Here, the perpendicular distance is $d\cos 45=\dfrac{d}{\sqrt{2}}$.
${{\theta }_{1}}\approx {{90}^{\circ }}$ and ${{\theta }_{2}}={{45}^{\circ }}$.
However, in this case the horizontal component will be ${{E}_{x}}=\dfrac{\lambda }{4\pi {{\varepsilon }_{0}}d}\left( \cos {{\theta }_{1}}-\cos {{\theta }_{2}} \right)$.
The vertical component will be ${{E}_{y}}=\dfrac{\lambda }{4\pi {{\varepsilon }_{0}}d}\left( \sin {{\theta }_{1}}+\sin {{\theta }_{2}} \right)$.
Since the data is same, we get that
${{E}_{2}}=\dfrac{-\lambda }{4\pi {{\varepsilon }_{0}}d}\widehat{i}+\dfrac{\left( \sqrt{2}+1 \right)\lambda }{4\pi {{\varepsilon }_{0}}d}\widehat{j}$
The net electric field at point P is $\overrightarrow{E}=\overrightarrow{{{E}_{1}}}+\overrightarrow{{{E}_{1}}}$.
$\Rightarrow \overrightarrow{E}=\dfrac{\left( \sqrt{2}+1 \right)\lambda }{4\pi {{\varepsilon }_{0}}d}\widehat{i}-\dfrac{\lambda }{4\pi {{\varepsilon }_{0}}d}\widehat{j}+\dfrac{-\lambda }{4\pi {{\varepsilon }_{0}}d}\widehat{i}+\dfrac{\left( \sqrt{2}+1 \right)\lambda }{4\pi {{\varepsilon }_{0}}d}\widehat{j}$
$\Rightarrow \overrightarrow{E}=\dfrac{\sqrt{2}\lambda }{4\pi {{\varepsilon }_{0}}d}\widehat{i}+\dfrac{\sqrt{2}\lambda }{4\pi {{\varepsilon }_{0}}d}\widehat{j}$
$\Rightarrow \overrightarrow{E}=\dfrac{\sqrt{2}\lambda }{4\pi {{\varepsilon }_{0}}d}\left( \widehat{i}+\widehat{j} \right)$
It is given that $\lambda =\dfrac{Q}{L}$.

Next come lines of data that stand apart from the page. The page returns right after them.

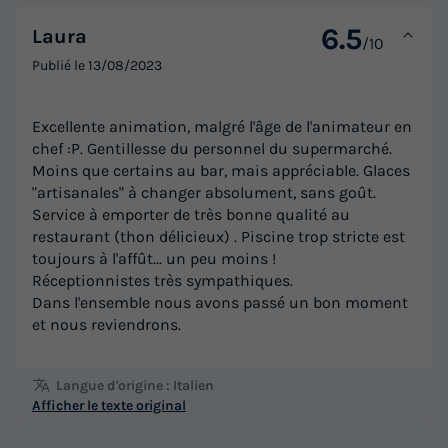
6.5
Laura
/10
Publié le
13/08/2023
Excellente animation, malgré l'âge de l'animateur en
chef :P. Gentillesse du personnel du supermarché.
Moins que certains au bar, mais appréciable. Glaces
"artisanales" à changer absolument, sans goût.
Service à emporter de très bonne qualité au
restaurant (thon délicieux) . Piscine trop stricte est
toujours à l'affût... un peu moins !
Réceptionnistes très sympathiques.
Dans l'ensemble nous avons passé un bon moment
et nous reviendrons.
Langue d'origine : Italien
Afficher le texte original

$\Rightarrow \overrightarrow{E}=\dfrac{\sqrt{2}Q}{4\pi {{\varepsilon }_{0}}dL}\left( \widehat{i}+\widehat{j} \right)$
The above expression is the net electric field in vertical form at point P.

Note:
Note that the formula for the horizontal and vertical components of the electric due to a vertical rod is applicable only for a vertical rod. When the rod rotates by 90 degrees, the formula will change.